Contudo, se operador foi enganado pela contratada ilegal, que omitiu a informação de que não é habilitada, situação mais comum na aviação geral, nem precisa haver algum incidente para que a Esata irregular seja processada por estelionato. Na realidade, nem mesmo a prestação de qualquer serviço pela Esata irregular precisa ter ocorrido, basta que a empresa pirata tenha firmado o contrato para prestar um serviço para o qual não estava habilitada, induzindo a erro o contratante, para que seja acusada pelo crime de estelionato.

E o senhor falava em agravamento da pena para quem tem consciência do que está fazendo?

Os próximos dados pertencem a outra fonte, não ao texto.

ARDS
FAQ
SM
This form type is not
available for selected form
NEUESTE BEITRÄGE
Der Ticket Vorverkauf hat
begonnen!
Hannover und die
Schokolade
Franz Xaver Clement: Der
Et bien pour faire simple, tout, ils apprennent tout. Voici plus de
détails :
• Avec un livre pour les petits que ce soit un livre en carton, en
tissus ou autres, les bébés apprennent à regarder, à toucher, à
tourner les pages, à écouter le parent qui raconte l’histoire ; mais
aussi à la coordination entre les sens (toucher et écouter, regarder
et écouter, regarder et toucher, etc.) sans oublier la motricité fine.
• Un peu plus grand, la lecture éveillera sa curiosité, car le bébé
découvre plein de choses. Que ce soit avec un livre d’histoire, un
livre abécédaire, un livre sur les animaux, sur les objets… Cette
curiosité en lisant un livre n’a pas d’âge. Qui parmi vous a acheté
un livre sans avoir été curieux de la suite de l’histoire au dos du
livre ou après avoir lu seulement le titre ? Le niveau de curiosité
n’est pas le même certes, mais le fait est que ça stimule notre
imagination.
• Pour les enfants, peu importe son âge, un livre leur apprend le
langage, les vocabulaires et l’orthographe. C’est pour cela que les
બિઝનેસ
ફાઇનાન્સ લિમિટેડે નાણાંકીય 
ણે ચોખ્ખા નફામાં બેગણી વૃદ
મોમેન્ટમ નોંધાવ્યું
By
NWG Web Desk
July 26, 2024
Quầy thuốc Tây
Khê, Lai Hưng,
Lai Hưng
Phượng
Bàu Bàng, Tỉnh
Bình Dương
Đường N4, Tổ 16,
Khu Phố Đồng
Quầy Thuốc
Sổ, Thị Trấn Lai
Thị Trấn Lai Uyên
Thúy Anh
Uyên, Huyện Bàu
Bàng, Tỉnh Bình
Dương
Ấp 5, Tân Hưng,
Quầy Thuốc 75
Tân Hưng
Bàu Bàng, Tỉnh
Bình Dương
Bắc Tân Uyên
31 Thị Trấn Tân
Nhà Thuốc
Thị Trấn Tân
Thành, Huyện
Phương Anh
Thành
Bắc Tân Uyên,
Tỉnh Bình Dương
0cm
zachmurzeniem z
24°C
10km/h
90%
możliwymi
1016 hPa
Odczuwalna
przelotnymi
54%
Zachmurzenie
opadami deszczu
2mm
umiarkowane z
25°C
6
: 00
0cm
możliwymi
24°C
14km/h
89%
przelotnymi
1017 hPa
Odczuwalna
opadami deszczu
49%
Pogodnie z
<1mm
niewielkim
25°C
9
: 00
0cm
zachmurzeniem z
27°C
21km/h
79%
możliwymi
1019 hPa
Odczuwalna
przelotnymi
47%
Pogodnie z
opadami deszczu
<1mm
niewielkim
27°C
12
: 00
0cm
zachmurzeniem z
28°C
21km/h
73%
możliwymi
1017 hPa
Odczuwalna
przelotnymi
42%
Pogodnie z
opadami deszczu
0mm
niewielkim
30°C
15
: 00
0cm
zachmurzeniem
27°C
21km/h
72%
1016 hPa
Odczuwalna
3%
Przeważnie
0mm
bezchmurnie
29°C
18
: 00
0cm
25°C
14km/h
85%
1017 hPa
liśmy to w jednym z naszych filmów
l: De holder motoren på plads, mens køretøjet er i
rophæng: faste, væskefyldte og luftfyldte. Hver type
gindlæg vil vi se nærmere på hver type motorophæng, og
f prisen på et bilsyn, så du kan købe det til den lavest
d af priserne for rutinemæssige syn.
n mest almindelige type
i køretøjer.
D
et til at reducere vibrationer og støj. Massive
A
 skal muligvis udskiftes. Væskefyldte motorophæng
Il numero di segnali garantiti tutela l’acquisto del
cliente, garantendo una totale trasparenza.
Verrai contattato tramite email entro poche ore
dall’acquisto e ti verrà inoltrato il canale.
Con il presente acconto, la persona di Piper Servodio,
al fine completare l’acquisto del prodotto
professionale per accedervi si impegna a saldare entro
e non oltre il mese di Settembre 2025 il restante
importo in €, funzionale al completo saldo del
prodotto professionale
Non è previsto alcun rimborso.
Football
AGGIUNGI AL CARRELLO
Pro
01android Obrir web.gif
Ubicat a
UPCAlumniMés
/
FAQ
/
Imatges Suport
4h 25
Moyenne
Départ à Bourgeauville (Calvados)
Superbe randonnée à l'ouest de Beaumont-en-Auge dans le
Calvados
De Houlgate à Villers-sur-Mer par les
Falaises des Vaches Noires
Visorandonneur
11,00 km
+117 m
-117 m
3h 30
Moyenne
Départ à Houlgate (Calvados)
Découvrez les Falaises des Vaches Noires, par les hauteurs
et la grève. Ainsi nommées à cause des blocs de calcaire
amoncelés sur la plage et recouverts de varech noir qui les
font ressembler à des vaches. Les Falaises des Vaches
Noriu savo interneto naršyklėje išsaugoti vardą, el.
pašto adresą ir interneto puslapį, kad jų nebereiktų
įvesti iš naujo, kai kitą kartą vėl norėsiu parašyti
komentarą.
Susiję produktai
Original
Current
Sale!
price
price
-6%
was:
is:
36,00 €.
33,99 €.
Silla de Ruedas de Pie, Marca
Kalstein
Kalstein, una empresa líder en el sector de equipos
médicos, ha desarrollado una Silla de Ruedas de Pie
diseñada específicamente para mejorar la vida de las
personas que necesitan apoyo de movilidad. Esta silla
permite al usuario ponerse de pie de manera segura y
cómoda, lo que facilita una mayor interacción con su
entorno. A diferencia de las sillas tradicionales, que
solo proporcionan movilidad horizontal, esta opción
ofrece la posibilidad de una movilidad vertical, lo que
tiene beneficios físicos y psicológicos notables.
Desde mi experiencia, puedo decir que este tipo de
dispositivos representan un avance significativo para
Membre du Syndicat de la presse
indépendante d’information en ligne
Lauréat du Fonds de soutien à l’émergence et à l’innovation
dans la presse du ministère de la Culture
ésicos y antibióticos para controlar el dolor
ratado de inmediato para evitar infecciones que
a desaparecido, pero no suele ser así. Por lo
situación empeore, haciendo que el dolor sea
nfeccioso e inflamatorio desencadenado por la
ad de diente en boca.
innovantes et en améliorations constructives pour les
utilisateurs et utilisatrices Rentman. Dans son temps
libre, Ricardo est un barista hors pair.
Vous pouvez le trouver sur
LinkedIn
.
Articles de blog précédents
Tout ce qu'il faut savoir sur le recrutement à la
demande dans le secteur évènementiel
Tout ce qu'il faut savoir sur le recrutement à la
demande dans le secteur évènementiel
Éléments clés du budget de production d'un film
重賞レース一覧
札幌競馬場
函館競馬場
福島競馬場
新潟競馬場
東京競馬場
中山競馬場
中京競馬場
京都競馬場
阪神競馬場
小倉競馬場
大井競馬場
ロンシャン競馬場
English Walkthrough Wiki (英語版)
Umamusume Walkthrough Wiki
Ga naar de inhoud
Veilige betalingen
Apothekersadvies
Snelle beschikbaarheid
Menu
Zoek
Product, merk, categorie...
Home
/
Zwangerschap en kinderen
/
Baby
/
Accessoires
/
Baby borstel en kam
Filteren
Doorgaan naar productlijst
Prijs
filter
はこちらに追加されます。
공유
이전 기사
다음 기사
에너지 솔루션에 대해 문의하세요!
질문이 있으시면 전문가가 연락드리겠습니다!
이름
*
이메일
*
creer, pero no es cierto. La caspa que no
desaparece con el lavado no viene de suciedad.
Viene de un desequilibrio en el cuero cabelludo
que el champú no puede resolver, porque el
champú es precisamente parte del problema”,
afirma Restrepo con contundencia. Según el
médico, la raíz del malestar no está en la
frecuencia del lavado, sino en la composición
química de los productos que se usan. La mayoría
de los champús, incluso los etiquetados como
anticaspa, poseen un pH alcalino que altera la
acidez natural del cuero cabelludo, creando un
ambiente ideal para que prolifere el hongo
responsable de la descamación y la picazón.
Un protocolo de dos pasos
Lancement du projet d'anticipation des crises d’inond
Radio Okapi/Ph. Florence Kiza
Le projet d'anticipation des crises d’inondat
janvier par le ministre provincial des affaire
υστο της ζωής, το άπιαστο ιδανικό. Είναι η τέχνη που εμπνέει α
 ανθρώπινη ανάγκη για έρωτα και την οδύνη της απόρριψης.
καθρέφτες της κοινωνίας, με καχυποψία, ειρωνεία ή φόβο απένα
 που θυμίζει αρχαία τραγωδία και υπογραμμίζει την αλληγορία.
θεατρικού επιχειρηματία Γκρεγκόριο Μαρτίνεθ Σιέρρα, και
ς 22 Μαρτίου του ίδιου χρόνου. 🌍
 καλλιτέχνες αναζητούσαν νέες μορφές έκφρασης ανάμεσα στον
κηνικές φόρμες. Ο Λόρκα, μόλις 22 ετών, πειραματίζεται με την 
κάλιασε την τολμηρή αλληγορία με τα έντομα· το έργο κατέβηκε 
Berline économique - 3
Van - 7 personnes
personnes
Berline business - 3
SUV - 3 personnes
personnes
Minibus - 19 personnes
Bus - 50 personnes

Sim, companhias aéreas e aeroportos conhecem as regras da ANAC, por exemplo se contratam uma empresa que não cumpre estas regras, terão a pena agravada porque tinham conhecimento desta necessidade. O juiz confere uma pena maior quando percebe que a empresa estava consciente da ilicitude e queria obter vantagem financeira indevida.

O que mudou nos últimos anos?

Antigamente, de cara já se imaginava que o piloto ou o mecânico tinham alguma culpa quando envolvidos em um incidente ou acidente. Hoje já se sabe que o acidente ou incidente é causado por algo maior, a empresa está doente de alguma forma, e isso é causado, frequentemente, ou de forma concorrente, por decisões de gestores que levam à redução da segurança. Cortam treinamentos, por exemplo.

E eles são condenados?

Sim, o Código Penal chama estas pessoas de garantidores da segurança; então quando eles fazem opção por menor segurança podem ser penalizados se essa omissão contribuir para um acidente aeronáutico. No acidente da TAM, com o voo 3054, houve a abertura de processo criminal contra o alto escalão da empresa e a área de safety, embora todos tenham sido absolvidos ao final, o caso retrata a importância que o Ministério Púbico tem dado às ações gerenciais na investigação criminal de um acidente aeronáutico. No acidente do voo 4815 da Rico, com 33 vítimas fatais, foram condenados o presidente e o presidente-administrativo, que respondia pela área de compras e serviços. Ficou provado que foram tomadas decisões de corte de treinamento em simulador e CRM e essa deficiência em treinamento foi uma das causas do acidente aéreo. Por isso, hoje a investigação criminal tem vasculhado a questão organizacional das empresas do modal aéreo.